## PROBLEM TO SOLVE
The required answer is every line of the data containing the word "kullanılır".

Saved data entries:
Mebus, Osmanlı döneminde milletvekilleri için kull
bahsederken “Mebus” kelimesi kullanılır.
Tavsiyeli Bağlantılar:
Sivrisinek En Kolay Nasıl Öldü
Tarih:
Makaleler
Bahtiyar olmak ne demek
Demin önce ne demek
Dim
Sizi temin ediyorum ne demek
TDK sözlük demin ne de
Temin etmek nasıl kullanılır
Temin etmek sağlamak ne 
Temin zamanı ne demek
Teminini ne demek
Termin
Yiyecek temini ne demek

## TASK ANSWER
bahsederken “Mebus” kelimesi kullanılır.
Temin etmek nasıl kullanılır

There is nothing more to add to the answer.